With mobile advertising becoming the norm – and growing at over 150% a year, all seems happy in the world of windswept, personalized, sticky messaging. There is, however, a great deal riding on the success of targeted advertising. Facebook’s IPO valuation relies almost exclusively on their sponsored stories approach to advertising, which means that we are about to put a bet of $100 billion on Facebook getting it right. In the documents that a company has to file before it can go through the IPO process, is one that asks for a list of things that could kill your business. Facebook said the whole thing would die if they didn’t get the advertising and/or its community left.

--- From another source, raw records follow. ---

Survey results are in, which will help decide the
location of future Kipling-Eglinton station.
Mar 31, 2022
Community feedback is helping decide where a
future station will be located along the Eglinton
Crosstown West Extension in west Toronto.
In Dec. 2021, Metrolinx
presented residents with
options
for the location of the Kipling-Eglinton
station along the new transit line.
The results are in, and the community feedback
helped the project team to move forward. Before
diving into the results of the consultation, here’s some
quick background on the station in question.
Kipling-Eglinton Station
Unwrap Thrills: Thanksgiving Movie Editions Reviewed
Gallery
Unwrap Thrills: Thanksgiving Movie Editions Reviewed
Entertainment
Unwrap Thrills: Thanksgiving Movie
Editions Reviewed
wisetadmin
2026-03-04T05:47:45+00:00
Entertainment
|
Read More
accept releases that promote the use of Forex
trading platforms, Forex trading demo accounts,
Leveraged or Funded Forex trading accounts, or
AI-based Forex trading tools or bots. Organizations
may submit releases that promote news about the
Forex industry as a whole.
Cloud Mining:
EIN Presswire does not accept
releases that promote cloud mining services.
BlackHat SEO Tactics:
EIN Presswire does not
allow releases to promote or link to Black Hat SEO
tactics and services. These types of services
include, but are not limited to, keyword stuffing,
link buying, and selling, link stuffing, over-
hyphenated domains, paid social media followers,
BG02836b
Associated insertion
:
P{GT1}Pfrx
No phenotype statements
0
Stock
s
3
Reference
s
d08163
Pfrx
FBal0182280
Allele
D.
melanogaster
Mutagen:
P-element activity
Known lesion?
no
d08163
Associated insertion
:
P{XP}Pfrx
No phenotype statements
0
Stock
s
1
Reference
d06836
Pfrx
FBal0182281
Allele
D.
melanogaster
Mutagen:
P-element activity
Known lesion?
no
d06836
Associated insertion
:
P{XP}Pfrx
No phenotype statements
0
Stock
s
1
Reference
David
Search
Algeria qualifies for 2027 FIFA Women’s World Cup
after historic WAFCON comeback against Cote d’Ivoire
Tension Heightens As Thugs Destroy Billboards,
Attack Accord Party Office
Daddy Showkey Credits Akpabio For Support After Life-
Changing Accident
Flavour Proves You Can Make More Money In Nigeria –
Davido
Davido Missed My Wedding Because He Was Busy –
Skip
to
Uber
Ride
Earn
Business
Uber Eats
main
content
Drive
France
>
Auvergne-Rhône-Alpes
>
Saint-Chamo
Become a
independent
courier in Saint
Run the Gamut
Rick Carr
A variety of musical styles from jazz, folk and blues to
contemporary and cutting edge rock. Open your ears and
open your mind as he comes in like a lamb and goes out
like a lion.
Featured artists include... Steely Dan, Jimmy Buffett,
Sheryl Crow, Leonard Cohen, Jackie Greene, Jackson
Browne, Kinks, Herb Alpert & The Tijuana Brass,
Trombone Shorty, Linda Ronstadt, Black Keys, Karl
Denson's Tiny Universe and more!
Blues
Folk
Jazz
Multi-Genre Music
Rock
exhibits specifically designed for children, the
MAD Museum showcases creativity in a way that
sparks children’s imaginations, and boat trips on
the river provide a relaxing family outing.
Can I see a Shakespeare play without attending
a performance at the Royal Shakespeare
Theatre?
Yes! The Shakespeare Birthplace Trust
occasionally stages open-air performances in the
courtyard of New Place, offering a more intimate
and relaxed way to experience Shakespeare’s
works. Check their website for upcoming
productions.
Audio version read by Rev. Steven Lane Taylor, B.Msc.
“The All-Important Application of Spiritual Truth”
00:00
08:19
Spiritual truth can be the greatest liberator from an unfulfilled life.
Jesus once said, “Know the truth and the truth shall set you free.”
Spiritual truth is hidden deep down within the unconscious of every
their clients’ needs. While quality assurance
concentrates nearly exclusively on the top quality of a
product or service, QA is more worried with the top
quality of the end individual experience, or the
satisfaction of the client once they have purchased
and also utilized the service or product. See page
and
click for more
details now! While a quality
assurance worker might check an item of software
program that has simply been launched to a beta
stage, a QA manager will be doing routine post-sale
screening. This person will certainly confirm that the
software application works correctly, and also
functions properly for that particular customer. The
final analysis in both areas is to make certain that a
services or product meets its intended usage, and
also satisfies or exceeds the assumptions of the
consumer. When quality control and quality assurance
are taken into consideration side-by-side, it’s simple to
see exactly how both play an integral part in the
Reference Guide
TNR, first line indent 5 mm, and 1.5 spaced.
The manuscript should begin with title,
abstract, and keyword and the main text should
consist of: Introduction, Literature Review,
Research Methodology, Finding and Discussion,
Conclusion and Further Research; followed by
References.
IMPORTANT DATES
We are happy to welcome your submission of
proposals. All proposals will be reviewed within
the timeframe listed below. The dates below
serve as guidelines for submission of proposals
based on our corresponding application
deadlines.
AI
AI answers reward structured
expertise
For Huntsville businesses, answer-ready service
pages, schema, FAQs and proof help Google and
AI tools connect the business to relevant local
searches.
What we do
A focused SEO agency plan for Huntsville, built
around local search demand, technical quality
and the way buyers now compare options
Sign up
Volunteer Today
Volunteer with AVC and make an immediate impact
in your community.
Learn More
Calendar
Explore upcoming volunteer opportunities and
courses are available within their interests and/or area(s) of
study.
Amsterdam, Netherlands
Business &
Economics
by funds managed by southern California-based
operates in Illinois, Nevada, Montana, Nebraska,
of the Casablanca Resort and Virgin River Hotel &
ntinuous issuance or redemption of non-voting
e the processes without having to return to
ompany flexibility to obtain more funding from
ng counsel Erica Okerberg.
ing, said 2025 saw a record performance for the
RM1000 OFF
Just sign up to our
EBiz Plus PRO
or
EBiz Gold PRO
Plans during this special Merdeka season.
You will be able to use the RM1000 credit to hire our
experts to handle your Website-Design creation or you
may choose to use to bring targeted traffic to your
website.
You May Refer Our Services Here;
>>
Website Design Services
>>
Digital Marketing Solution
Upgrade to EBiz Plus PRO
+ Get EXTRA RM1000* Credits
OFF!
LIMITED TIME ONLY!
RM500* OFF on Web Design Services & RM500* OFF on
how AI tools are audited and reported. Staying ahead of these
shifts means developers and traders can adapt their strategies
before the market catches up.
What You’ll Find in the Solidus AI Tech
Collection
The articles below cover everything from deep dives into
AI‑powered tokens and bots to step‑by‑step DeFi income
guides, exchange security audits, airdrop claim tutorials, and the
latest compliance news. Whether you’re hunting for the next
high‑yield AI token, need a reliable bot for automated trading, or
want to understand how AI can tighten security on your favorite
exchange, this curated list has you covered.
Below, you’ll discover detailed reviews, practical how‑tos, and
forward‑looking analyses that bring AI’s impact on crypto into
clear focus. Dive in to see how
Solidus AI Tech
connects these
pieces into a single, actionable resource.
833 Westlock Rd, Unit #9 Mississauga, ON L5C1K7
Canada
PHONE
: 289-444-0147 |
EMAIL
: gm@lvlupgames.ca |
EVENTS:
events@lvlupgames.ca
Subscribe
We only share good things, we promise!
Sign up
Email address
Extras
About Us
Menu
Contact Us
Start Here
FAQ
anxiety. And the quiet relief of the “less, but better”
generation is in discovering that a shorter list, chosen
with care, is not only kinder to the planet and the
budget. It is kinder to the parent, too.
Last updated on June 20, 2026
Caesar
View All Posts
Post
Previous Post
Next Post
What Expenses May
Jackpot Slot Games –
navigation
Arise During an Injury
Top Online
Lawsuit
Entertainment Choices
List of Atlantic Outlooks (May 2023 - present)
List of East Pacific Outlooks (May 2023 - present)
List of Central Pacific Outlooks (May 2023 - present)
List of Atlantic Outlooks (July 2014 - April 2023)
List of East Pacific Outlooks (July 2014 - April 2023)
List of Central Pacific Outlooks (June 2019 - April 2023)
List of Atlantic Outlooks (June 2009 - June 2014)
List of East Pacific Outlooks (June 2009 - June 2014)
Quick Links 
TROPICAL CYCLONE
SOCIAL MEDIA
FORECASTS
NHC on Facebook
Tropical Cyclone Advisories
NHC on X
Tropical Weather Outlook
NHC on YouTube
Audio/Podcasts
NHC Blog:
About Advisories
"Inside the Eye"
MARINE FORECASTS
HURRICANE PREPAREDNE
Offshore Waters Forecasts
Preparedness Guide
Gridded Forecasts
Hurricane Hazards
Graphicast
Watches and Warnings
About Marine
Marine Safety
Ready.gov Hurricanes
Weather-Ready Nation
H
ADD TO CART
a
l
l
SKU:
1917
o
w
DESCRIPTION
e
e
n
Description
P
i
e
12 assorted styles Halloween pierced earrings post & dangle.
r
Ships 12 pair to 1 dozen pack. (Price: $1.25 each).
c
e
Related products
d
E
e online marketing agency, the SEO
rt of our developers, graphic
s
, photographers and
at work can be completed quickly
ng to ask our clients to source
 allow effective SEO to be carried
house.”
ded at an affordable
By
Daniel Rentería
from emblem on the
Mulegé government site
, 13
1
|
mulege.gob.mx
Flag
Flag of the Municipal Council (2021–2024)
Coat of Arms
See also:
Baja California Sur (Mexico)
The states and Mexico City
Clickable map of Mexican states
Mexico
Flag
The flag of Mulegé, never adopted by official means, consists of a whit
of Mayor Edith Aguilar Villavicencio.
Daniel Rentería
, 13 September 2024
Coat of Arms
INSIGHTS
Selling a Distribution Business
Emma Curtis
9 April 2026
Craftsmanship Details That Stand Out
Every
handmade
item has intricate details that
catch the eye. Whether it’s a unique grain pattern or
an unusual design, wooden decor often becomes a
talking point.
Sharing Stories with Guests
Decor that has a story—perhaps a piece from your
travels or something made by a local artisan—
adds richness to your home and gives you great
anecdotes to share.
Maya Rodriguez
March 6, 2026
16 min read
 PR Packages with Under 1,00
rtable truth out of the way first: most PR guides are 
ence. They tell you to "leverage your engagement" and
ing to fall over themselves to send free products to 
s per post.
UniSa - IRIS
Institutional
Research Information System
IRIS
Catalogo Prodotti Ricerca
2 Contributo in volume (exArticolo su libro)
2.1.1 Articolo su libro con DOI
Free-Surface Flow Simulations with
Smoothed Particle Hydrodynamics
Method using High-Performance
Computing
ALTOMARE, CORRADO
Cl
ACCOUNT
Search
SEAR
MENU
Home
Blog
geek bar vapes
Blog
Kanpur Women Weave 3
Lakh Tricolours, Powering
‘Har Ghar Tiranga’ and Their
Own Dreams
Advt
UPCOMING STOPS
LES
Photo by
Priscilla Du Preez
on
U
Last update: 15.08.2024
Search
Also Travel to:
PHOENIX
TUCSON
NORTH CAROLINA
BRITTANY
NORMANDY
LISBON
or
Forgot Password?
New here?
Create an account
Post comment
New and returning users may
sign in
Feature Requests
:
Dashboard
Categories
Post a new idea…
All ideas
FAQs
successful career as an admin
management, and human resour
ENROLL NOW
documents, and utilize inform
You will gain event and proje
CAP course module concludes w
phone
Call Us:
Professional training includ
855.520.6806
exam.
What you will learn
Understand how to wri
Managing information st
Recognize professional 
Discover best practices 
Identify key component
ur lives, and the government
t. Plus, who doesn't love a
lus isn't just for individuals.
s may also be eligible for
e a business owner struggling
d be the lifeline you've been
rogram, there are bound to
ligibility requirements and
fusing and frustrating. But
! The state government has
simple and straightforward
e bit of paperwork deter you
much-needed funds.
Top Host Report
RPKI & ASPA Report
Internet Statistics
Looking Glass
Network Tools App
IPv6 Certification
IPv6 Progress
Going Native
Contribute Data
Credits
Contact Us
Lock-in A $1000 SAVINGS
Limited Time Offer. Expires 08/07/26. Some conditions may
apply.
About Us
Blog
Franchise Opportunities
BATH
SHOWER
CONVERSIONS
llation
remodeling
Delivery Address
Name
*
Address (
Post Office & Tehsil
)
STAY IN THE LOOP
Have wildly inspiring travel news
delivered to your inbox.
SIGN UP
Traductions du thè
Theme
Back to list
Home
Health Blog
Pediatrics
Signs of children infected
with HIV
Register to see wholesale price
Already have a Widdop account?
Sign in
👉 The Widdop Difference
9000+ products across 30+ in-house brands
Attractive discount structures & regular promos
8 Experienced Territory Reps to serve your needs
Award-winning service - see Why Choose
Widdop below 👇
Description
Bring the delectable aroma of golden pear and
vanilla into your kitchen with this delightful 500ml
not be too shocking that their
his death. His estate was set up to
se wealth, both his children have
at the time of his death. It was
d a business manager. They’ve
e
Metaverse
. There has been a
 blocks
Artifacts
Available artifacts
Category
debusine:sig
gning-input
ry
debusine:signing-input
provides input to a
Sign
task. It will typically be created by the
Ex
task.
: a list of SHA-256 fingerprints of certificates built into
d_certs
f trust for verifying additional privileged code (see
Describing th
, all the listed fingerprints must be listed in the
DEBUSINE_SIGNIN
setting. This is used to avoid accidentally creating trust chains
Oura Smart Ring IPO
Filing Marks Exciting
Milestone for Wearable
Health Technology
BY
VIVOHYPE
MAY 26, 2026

The risk is big because we are still experimenting and we do not know what human beings will want or put up with. We are fickle. Pundits ponder daily on whether display ads are alive or dead, and the same goes for ‘pay per click’ models.
Take this example.
In the normal course of events, someone whose life is focused on one thing, say horse riding and horse care, discovers that she will need to buy a couple of party dresses for a series of one-off events. Her on-line research goes from horse feed to long black dresses. Having done the research and gone back to the horse feed research, she is now followed through her regular sites by adverts for dresses. This is not only spooky and irritating it is also completely irrelevant to her.
The problem, of course, is that the engine that picked up the research into dresses, said ‘Ah, a likely customer’ and sold the opportunity. It did not, could not, say ‘Hmm, probably a ‘one-off’, let’s try a dress ad, or shoe ad in a week’s time and if it is ignored, we’ll go back to special offers on horse feed, which she doesn’t even notice we put in front of her any more’.